◆ Transcribed page contents ◆
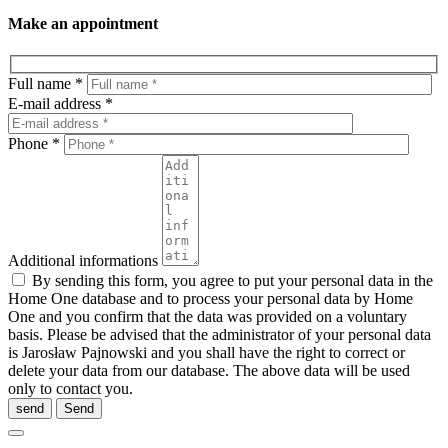
Make an appointment
Full name *
E-mail address *
Phone *
Additional informations
By sending this form, you agree to put your personal data in the
Home One database and to process your personal data by Home
One and you confirm that the data was provided on a voluntary
basis. Please be advised that the administrator of your personal data
is Jarosław Pajnowski and you shall have the right to correct or
delete your data from our database. The above data will be used
only to contact you.
send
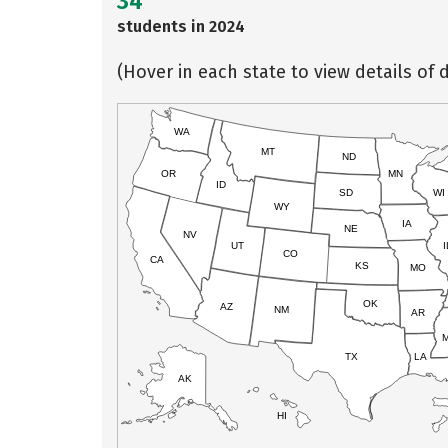
34
students in 2024
(Hover in each state to view details of d
WA
MT
ND
OR
MN
ID
SD
WI
WY
IA
NE
NV
UT
I
CO
CA
KS
MO
OK
AZ
NM
AR
TX
LA
AK
HI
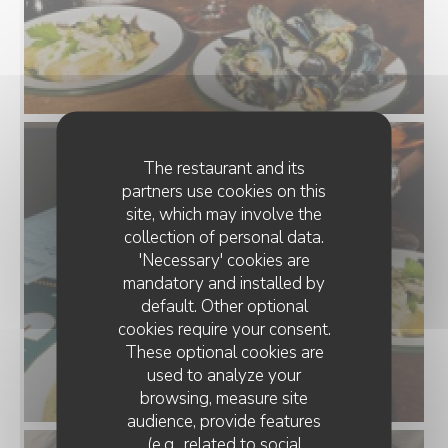
The restaurant and its
partners use cookies on this
site, which may involve the
collection of personal data.
'Necessary' cookies are
mandatory and installed by
default. Other optional
cookies require your consent.
These optional cookies are
used to analyze your
browsing, measure site
audience, provide features
(e.g., related to social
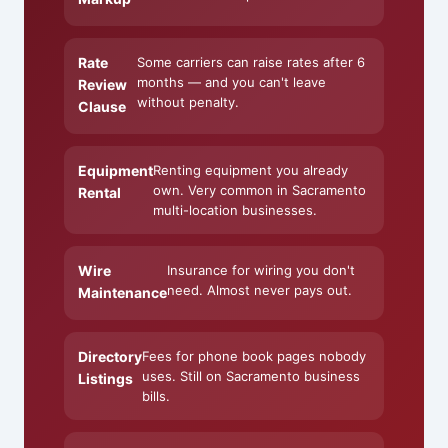
Rate
Some carriers can raise rates after 6
months — and you can't leave
Review
without penalty.
Clause
Equipment
Renting equipment you already
own. Very common in Sacramento
Rental
multi-location businesses.
Wire
Insurance for wiring you don't
need. Almost never pays out.
Maintenance
Directory
Fees for phone book pages nobody
uses. Still on Sacramento business
Listings
bills.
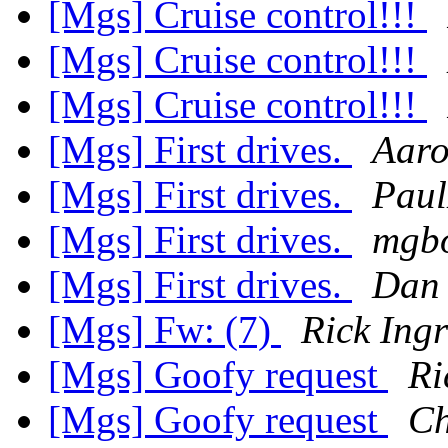
[Mgs] Cruise control!!!
[Mgs] Cruise control!!!
[Mgs] Cruise control!!!
[Mgs] First drives.
Aar
[Mgs] First drives.
Pau
[Mgs] First drives.
mgbo
[Mgs] First drives.
Dan 
[Mgs] Fw: (7)
Rick Ing
[Mgs] Goofy request
Ri
[Mgs] Goofy request
Ch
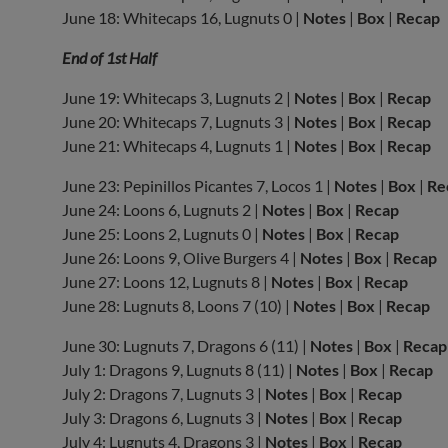
June 18: Whitecaps 16, Lugnuts 0 |
Notes
|
Box
|
Recap
End of 1st Half
June 19: Whitecaps 3, Lugnuts 2 |
Notes
|
Box
|
Recap
June 20: Whitecaps 7, Lugnuts 3 |
Notes
|
Box
|
Recap
June 21: Whitecaps 4, Lugnuts 1 |
Notes
|
Box
|
Recap
June 23: Pepinillos Picantes 7, Locos 1 |
Notes
|
Box
|
Re
June 24: Loons 6, Lugnuts 2 |
Notes
|
Box
|
Recap
June 25: Loons 2, Lugnuts 0 |
Notes
|
Box
|
Recap
June 26: Loons 9, Olive Burgers 4 |
Notes
|
Box
|
Recap
June 27: Loons 12, Lugnuts 8 |
Notes
|
Box
|
Recap
June 28: Lugnuts 8, Loons 7 (10) |
Notes
|
Box
|
Recap
June 30: Lugnuts 7, Dragons 6 (11) |
Notes
|
Box
|
Recap
July 1: Dragons 9, Lugnuts 8 (11) |
Notes
|
Box
|
Recap
July 2: Dragons 7, Lugnuts 3 |
Notes
|
Box
|
Recap
July 3: Dragons 6, Lugnuts 3 |
Notes
|
Box
|
Recap
July 4: Lugnuts 4, Dragons 3 |
Notes
|
Box
|
Recap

◆ Work request ◆
Retype every entry word for word, but do not carry over the pictures.

◆ Response to the task ◆
Make an appointment
Full name *
E-mail address *
Phone *
Additional informations
By sending this form, you agree to put your personal data in the
Home One database and to process your personal data by Home
One and you confirm that the data was provided on a voluntary
basis. Please be advised that the administrator of your personal data
is Jarosław Pajnowski and you shall have the right to correct or
delete your data from our database. The above data will be used
only to contact you.
send
34
students in 2024
(Hover in each state to view details of d
WA
MT
ND
OR
MN
ID
SD
WI
WY
IA
NE
NV
UT
I
CO
CA
KS
MO
OK
AZ
NM
AR
TX
LA
AK
HI
The restaurant and its
partners use cookies on this
site, which may involve the
collection of personal data.
'Necessary' cookies are
mandatory and installed by
default. Other optional
cookies require your consent.
These optional cookies are
used to analyze your
browsing, measure site
audience, provide features
(e.g., related to social
Rate
Some carriers can raise rates after 6
months — and you can't leave
Review
without penalty.
Clause
Equipment
Renting equipment you already
own. Very common in Sacramento
Rental
multi-location businesses.
Wire
Insurance for wiring you don't
need. Almost never pays out.
Maintenance
Directory
Fees for phone book pages nobody
uses. Still on Sacramento business
Listings
bills.
[Mgs] Cruise control!!!
[Mgs] Cruise control!!!
[Mgs] Cruise control!!!
[Mgs] First drives.
Aar
[Mgs] First drives.
Pau
[Mgs] First drives.
mgbo
[Mgs] First drives.
Dan 
[Mgs] Fw: (7)
Rick Ing
[Mgs] Goofy request
Ri
[Mgs] Goofy request
Ch
June 18: Whitecaps 16, Lugnuts 0 |
Notes
|
Box
|
Recap
End of 1st Half
June 19: Whitecaps 3, Lugnuts 2 |
Notes
|
Box
|
Recap
June 20: Whitecaps 7, Lugnuts 3 |
Notes
|
Box
|
Recap
June 21: Whitecaps 4, Lugnuts 1 |
Notes
|
Box
|
Recap
June 23: Pepinillos Picantes 7, Locos 1 |
Notes
|
Box
|
Re
June 24: Loons 6, Lugnuts 2 |
Notes
|
Box
|
Recap
June 25: Loons 2, Lugnuts 0 |
Notes
|
Box
|
Recap
June 26: Loons 9, Olive Burgers 4 |
Notes
|
Box
|
Recap
June 27: Loons 12, Lugnuts 8 |
Notes
|
Box
|
Recap
June 28: Lugnuts 8, Loons 7 (10) |
Notes
|
Box
|
Recap
June 30: Lugnuts 7, Dragons 6 (11) |
Notes
|
Box
|
Recap
July 1: Dragons 9, Lugnuts 8 (11) |
Notes
|
Box
|
Recap
July 2: Dragons 7, Lugnuts 3 |
Notes
|
Box
|
Recap
July 3: Dragons 6, Lugnuts 3 |
Notes
|
Box
|
Recap
July 4: Lugnuts 4, Dragons 3 |
Notes
|
Box
|
Recap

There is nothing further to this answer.